- _Task goal_
Since pictures are not wanted, repeat only the text of the records, word for word.

Records from a data source

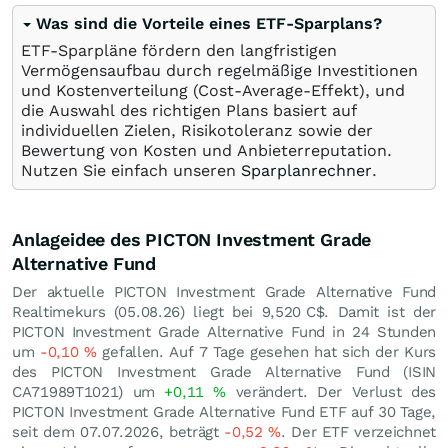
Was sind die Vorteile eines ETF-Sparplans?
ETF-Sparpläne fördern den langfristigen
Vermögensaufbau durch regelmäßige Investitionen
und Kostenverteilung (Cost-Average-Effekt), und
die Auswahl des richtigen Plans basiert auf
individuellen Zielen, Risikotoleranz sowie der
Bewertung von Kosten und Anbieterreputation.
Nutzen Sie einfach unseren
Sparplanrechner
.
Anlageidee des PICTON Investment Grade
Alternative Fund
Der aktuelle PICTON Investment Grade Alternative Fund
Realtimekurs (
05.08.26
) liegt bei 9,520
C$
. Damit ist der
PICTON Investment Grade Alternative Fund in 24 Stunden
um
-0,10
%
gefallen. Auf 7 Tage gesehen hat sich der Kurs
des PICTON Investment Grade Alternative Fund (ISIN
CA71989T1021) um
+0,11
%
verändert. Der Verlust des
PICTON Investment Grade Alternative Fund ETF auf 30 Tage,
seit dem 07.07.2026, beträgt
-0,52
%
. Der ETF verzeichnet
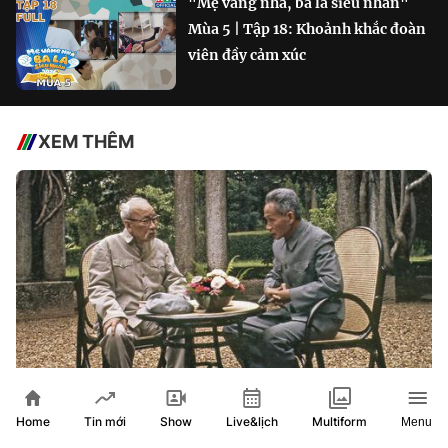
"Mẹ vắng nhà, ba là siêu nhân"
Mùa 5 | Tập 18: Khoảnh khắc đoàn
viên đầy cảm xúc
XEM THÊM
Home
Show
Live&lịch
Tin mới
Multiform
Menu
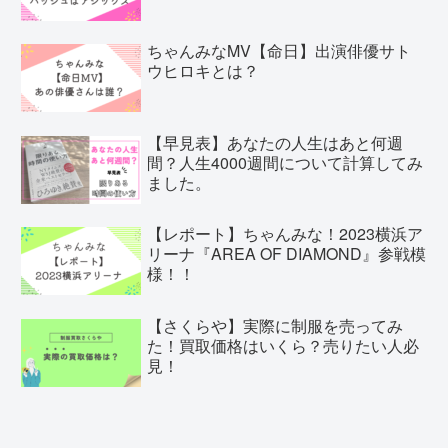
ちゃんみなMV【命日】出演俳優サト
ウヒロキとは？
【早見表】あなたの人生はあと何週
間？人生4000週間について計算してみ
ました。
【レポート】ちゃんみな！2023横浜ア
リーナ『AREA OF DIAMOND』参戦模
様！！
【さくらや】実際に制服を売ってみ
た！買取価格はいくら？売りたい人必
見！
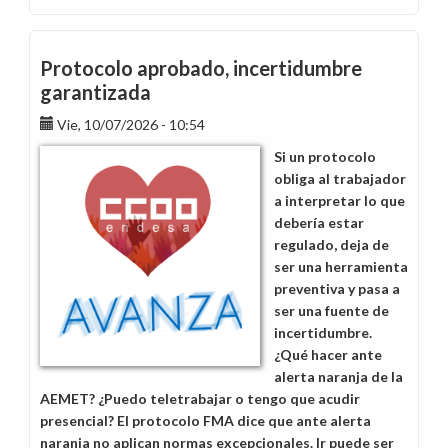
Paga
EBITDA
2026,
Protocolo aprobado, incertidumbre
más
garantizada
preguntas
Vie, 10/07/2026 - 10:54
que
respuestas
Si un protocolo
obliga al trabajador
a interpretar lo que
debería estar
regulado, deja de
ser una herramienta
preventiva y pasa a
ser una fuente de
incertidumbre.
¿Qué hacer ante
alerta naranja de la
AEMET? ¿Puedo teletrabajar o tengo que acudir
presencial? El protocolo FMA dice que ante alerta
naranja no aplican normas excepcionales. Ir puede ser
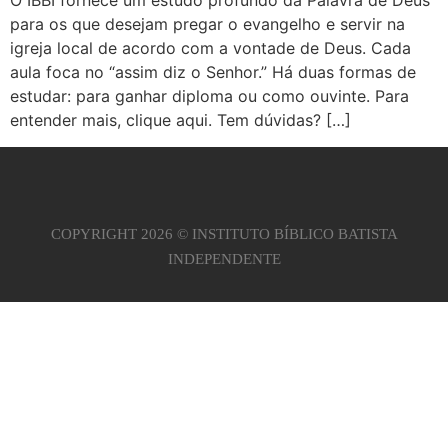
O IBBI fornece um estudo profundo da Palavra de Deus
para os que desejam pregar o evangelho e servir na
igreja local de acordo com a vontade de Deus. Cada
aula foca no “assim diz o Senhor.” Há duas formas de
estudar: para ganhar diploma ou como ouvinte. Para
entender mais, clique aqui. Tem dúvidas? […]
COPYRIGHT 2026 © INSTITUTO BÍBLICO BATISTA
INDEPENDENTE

- _Task response_
Was sind die Vorteile eines ETF-Sparplans?
ETF-Sparpläne fördern den langfristigen
Vermögensaufbau durch regelmäßige Investitionen
und Kostenverteilung (Cost-Average-Effekt), und
die Auswahl des richtigen Plans basiert auf
individuellen Zielen, Risikotoleranz sowie der
Bewertung von Kosten und Anbieterreputation.
Nutzen Sie einfach unseren
Sparplanrechner
.
Anlageidee des PICTON Investment Grade
Alternative Fund
Der aktuelle PICTON Investment Grade Alternative Fund
Realtimekurs (
05.08.26
) liegt bei 9,520
C$
. Damit ist der
PICTON Investment Grade Alternative Fund in 24 Stunden
um
-0,10
%
gefallen. Auf 7 Tage gesehen hat sich der Kurs
des PICTON Investment Grade Alternative Fund (ISIN
CA71989T1021) um
+0,11
%
verändert. Der Verlust des
PICTON Investment Grade Alternative Fund ETF auf 30 Tage,
seit dem 07.07.2026, beträgt
-0,52
%
. Der ETF verzeichnet
"Mẹ vắng nhà, ba là siêu nhân"
Mùa 5 | Tập 18: Khoảnh khắc đoàn
viên đầy cảm xúc
XEM THÊM
Home
Show
Live&lịch
Tin mới
Multiform
Menu
ちゃんみなMV【命日】出演俳優サト
ウヒロキとは？
【早見表】あなたの人生はあと何週
間？人生4000週間について計算してみ
ました。
【レポート】ちゃんみな！2023横浜ア
リーナ『AREA OF DIAMOND』参戦模
様！！
【さくらや】実際に制服を売ってみ
た！買取価格はいくら？売りたい人必
見！
Paga
EBITDA
2026,
Protocolo aprobado, incertidumbre
más
garantizada
preguntas
Vie, 10/07/2026 - 10:54
que
respuestas
Si un protocolo
obliga al trabajador
a interpretar lo que
debería estar
regulado, deja de
ser una herramienta
preventiva y pasa a
ser una fuente de
incertidumbre.
¿Qué hacer ante
alerta naranja de la
AEMET? ¿Puedo teletrabajar o tengo que acudir
presencial? El protocolo FMA dice que ante alerta
naranja no aplican normas excepcionales. Ir puede ser
O IBBI fornece um estudo profundo da Palavra de Deus
para os que desejam pregar o evangelho e servir na
igreja local de acordo com a vontade de Deus. Cada
aula foca no “assim diz o Senhor.” Há duas formas de
estudar: para ganhar diploma ou como ouvinte. Para
entender mais, clique aqui. Tem dúvidas? […]
COPYRIGHT 2026 © INSTITUTO BÍBLICO BATISTA
INDEPENDENTE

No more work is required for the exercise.